Content starts

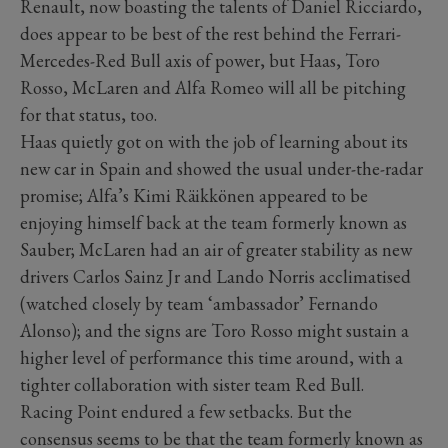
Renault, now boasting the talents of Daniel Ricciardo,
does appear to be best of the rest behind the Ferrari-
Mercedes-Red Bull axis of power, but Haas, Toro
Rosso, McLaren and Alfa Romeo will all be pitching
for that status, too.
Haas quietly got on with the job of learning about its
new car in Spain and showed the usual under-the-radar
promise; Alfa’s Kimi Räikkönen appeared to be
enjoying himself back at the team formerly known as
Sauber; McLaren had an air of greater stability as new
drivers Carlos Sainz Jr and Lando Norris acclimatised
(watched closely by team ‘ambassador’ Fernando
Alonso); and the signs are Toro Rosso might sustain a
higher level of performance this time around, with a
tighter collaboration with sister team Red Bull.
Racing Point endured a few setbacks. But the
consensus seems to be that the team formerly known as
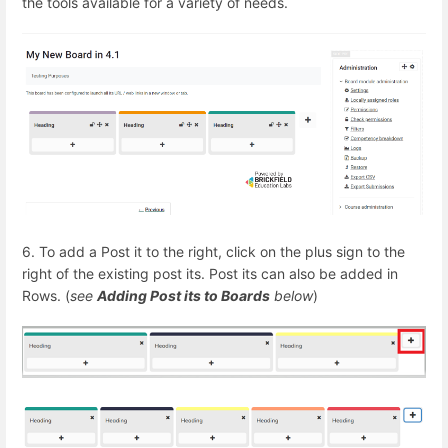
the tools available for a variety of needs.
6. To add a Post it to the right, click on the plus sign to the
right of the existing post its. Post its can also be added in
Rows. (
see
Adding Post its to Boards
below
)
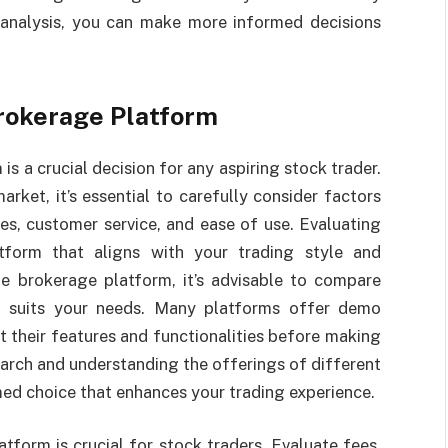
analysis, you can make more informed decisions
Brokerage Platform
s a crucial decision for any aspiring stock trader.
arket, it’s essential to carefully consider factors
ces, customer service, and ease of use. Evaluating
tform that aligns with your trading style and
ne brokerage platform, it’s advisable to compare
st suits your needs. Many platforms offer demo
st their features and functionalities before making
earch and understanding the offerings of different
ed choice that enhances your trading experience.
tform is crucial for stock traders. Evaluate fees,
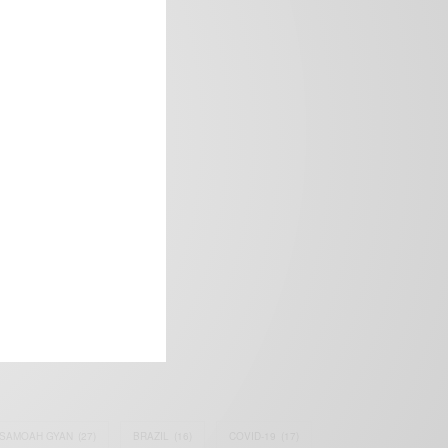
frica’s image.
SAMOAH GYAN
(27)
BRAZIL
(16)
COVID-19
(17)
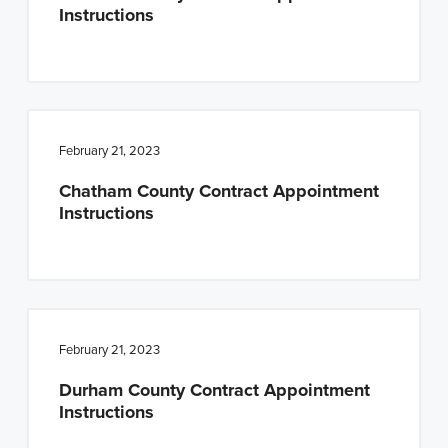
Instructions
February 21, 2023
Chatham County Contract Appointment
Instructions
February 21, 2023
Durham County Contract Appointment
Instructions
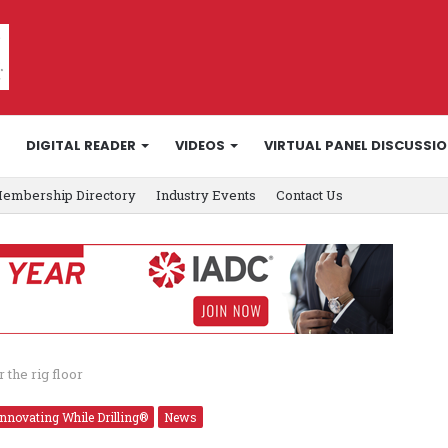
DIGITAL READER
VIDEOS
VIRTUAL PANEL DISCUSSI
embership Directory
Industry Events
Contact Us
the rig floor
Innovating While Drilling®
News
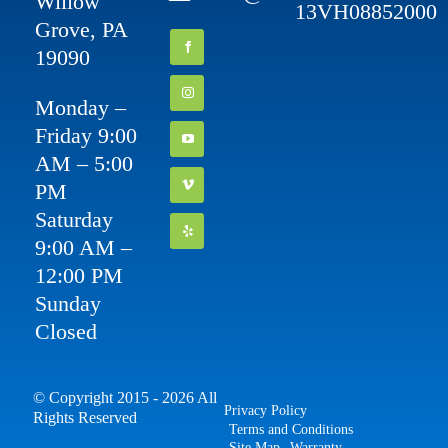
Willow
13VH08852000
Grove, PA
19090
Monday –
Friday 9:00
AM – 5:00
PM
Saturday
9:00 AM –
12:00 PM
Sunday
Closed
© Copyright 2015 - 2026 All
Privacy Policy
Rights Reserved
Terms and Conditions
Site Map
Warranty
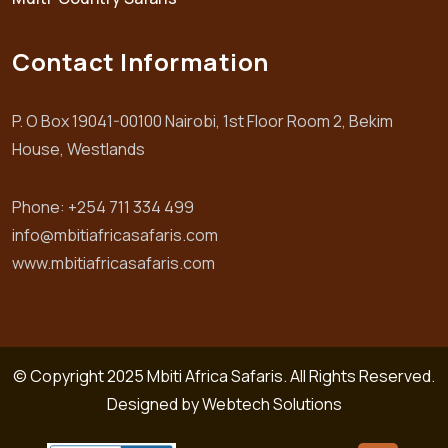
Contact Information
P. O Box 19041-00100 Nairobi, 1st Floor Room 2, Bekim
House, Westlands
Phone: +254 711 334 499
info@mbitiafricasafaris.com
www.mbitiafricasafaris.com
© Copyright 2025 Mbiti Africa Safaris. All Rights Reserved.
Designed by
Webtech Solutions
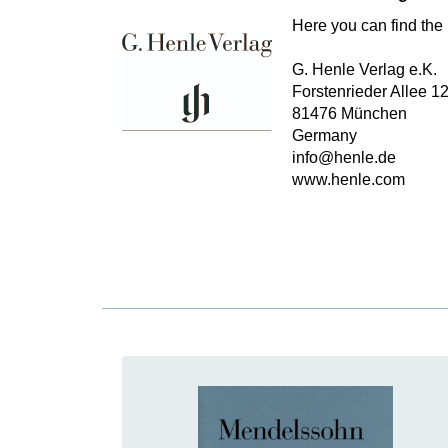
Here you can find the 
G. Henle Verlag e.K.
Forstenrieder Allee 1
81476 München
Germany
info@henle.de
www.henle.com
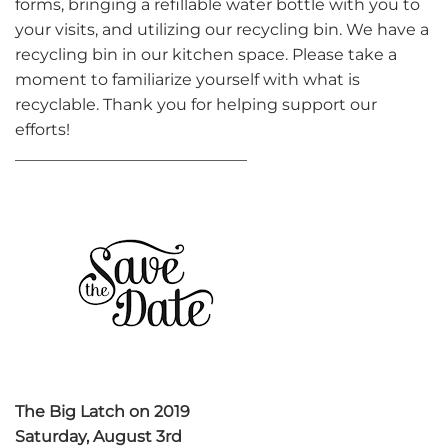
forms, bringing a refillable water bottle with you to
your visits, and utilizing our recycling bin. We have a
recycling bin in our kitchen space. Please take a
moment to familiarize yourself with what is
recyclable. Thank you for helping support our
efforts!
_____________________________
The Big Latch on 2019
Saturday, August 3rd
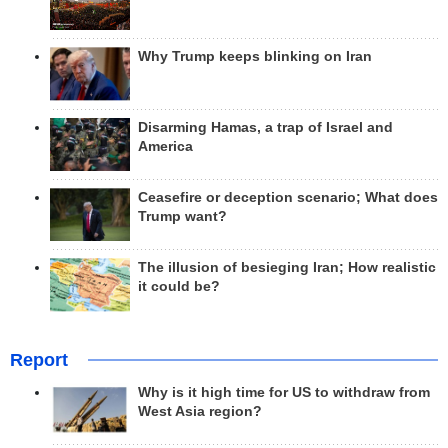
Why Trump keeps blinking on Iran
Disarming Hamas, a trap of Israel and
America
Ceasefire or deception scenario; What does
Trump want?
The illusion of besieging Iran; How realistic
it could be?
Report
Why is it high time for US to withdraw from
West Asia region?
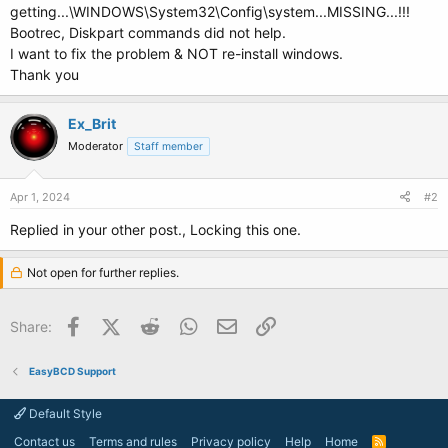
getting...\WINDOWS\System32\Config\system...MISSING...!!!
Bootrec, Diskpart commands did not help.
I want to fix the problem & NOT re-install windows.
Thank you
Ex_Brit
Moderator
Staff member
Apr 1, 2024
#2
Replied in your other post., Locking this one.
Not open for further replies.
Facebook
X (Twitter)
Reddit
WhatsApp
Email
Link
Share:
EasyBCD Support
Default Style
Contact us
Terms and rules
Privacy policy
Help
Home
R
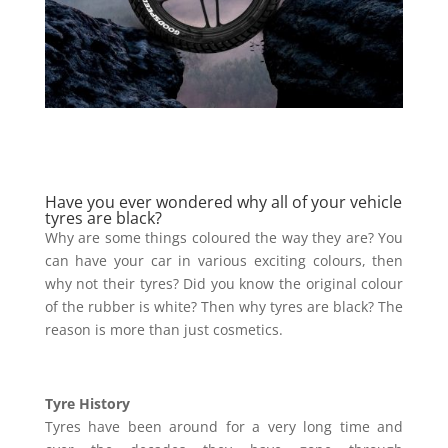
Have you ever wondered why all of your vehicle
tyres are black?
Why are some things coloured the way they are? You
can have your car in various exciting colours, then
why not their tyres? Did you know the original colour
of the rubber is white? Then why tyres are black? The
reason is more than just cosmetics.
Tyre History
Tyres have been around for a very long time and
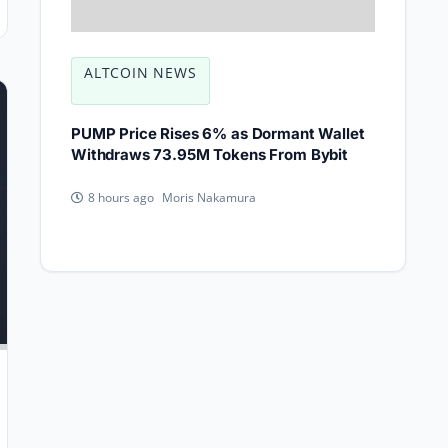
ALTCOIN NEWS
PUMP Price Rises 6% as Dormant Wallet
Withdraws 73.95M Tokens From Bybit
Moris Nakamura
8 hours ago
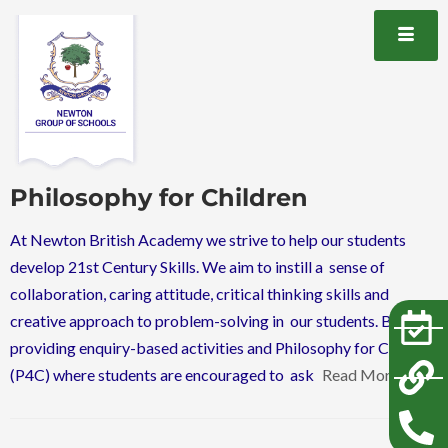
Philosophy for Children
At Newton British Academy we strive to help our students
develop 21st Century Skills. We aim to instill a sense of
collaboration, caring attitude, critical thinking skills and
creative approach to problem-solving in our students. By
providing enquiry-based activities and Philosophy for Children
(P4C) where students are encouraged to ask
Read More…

Content ends

■ **AIM OF THE EXERCISE**
Above are records; repeat only the lines starting at the line with "enjoying himself back" and ending at the line with "Alonso); and the", exactly as they appear, both included.

■ **TASK OUTPUT**
enjoying himself back at the team formerly known as
Sauber; McLaren had an air of greater stability as new
drivers Carlos Sainz Jr and Lando Norris acclimatised
(watched closely by team ‘ambassador’ Fernando
Alonso); and the signs are Toro Rosso might sustain a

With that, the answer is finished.